Et tandis que nos voisins européens progressent en s'inspirant de ce dont nous avons été les pionniers, nous nous replions petit à petit vers un modèle, proche de celui en vigueur dans certaines parties des États-Unis, où l'interpellation, le jugement et l'incarcération des mineurs se rapprochent de ceux applicables aux adultes. Je ne répèterai jamais assez à quel point cette inflexion va à l'encontre du bon sens. Je suis, en premier lieu, persuadé qu'un mineur délinquant ne peut être qualifié comme tel au premier délit qu'il commet ; la délinquance est le fruit une activité délictuelle fréquente, mais surtout d'une indifférence de la justice aux traits propres d'une infraction lorsqu'elle est commise par un jeune. En second lieu, je rappellerai que 65 % des enfants qui passent devant le juge des enfants ne commettent jamais de récidive pendant leur minorité. Voilà pour moi la preuve la plus évidente des bienfaits d'un juge spécial.
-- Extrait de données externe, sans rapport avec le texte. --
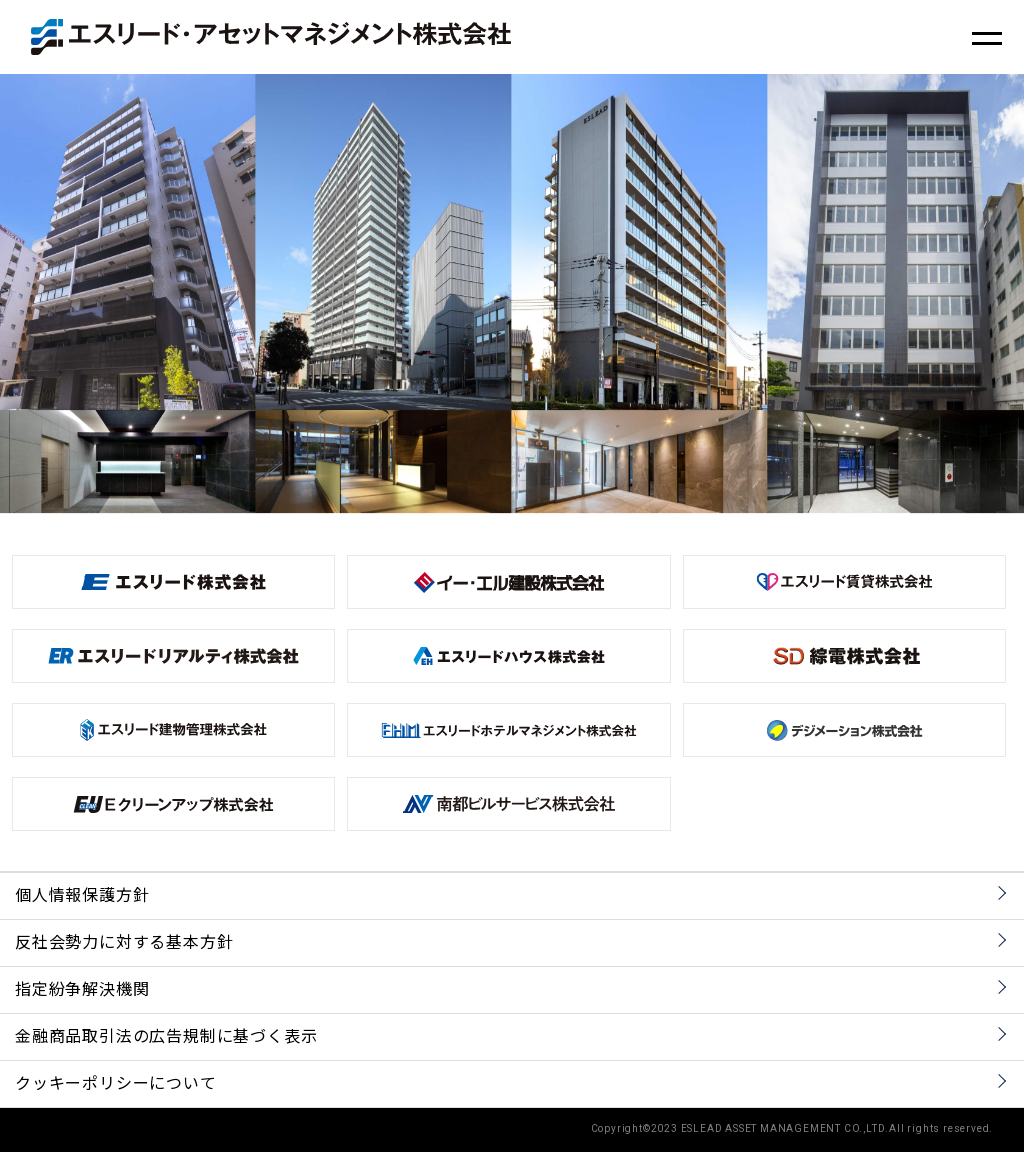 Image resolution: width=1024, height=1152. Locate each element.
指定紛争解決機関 (82, 990)
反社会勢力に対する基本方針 (124, 943)
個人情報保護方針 (82, 896)
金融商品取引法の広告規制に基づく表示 (166, 1037)
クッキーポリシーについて (116, 1084) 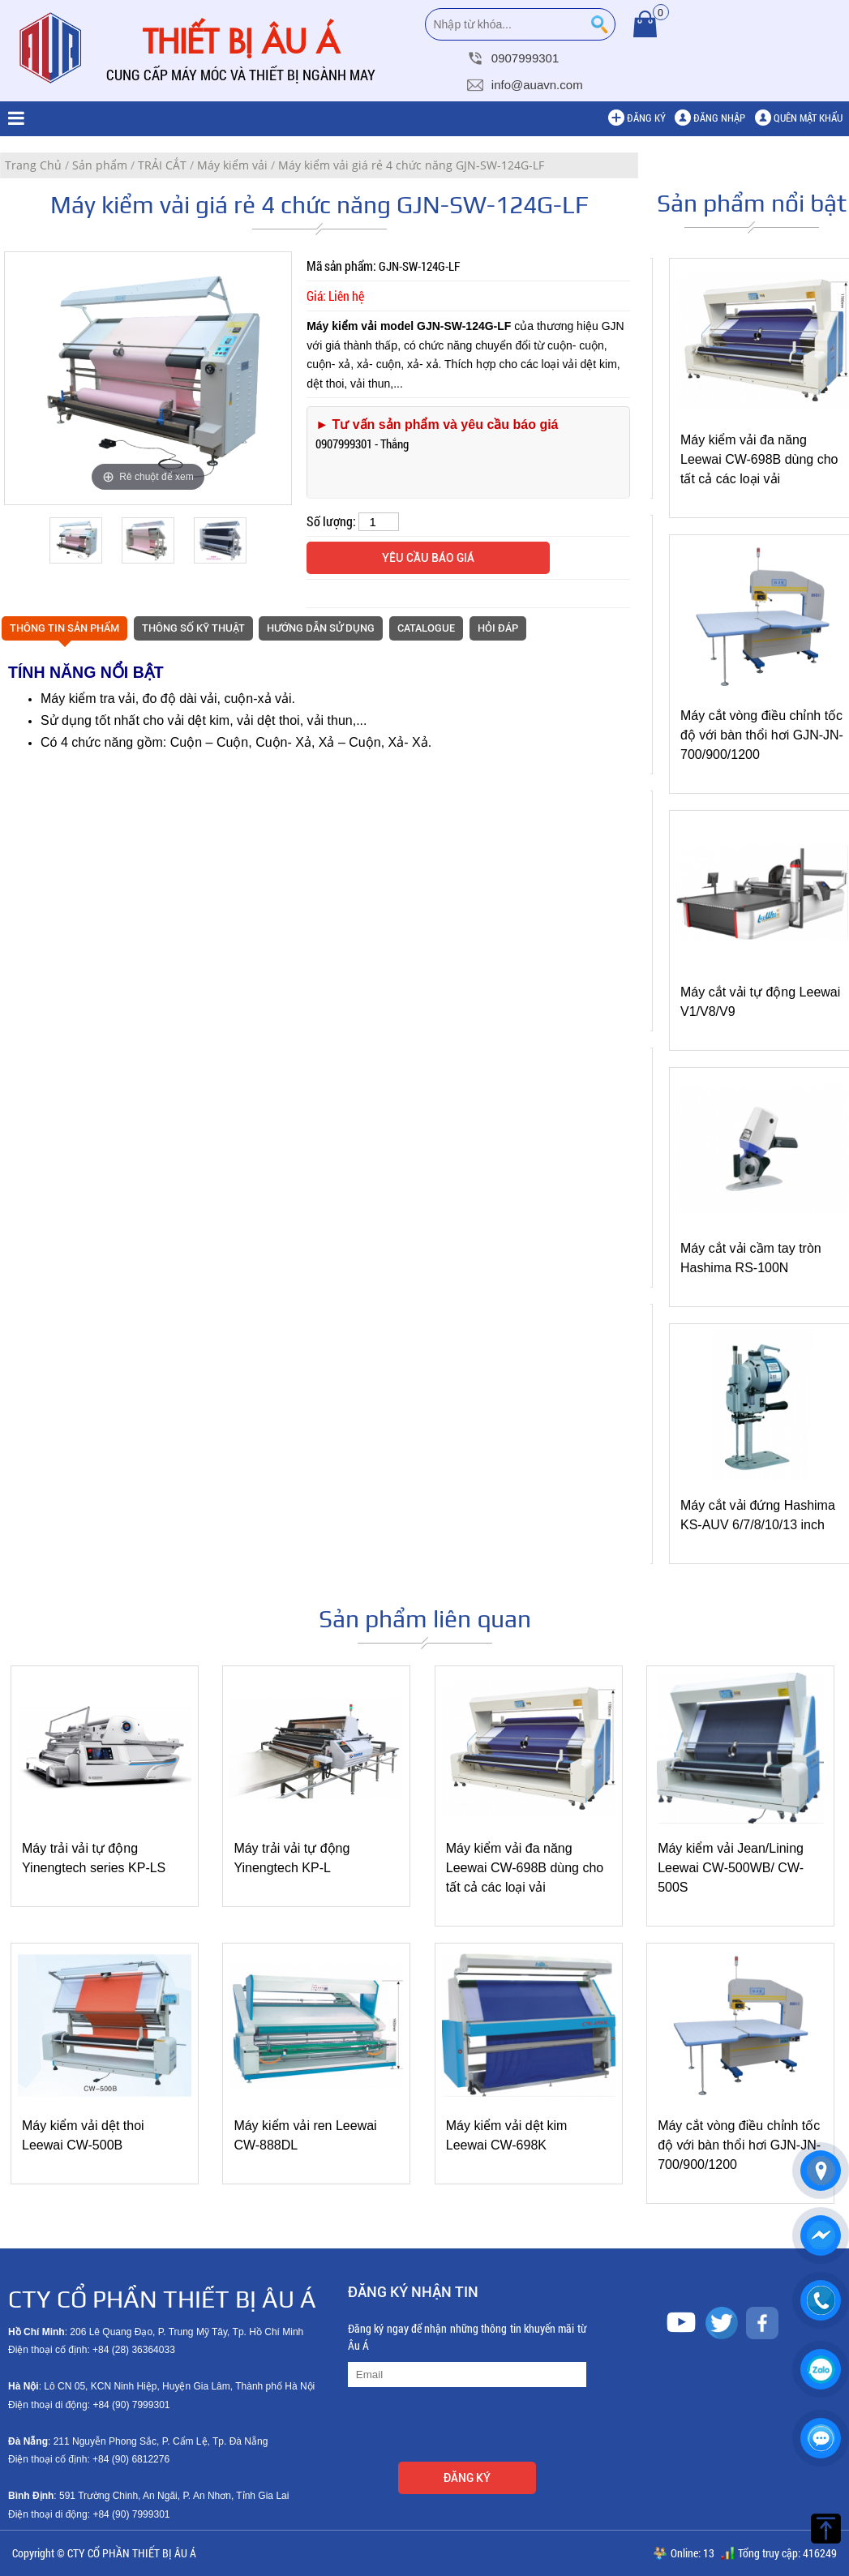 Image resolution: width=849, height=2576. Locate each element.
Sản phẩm (99, 165)
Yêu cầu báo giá (428, 557)
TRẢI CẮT (162, 165)
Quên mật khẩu (808, 117)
Vous m'avez également posé la question des enseignements que je tire de mon activité d'avocat. Je souhaiterais avant toute chose préciser que, à l'image de nombre de mes confrères, ce sont mes convictions humanistes qui motivent cette dernière, dans un secteur largement dominé par la commission d'office et où la rémunération reste symbolique. Quant aux enseignements, le premier a trait à l'origine des jeunes qui se retrouvent attraits devant la justice pour mineurs : ce sont dans l'immense majorité des cas de jeunes issus de l'immigration, ce qui me permet d'affirmer sans ambages que la délinquance juvénile est, de façon générale, un phénomène fortement lié à notre histoire coloniale et à ses incidences économiques et sociales. J'aurai l'occasion d'y revenir en abordant votre dernière question.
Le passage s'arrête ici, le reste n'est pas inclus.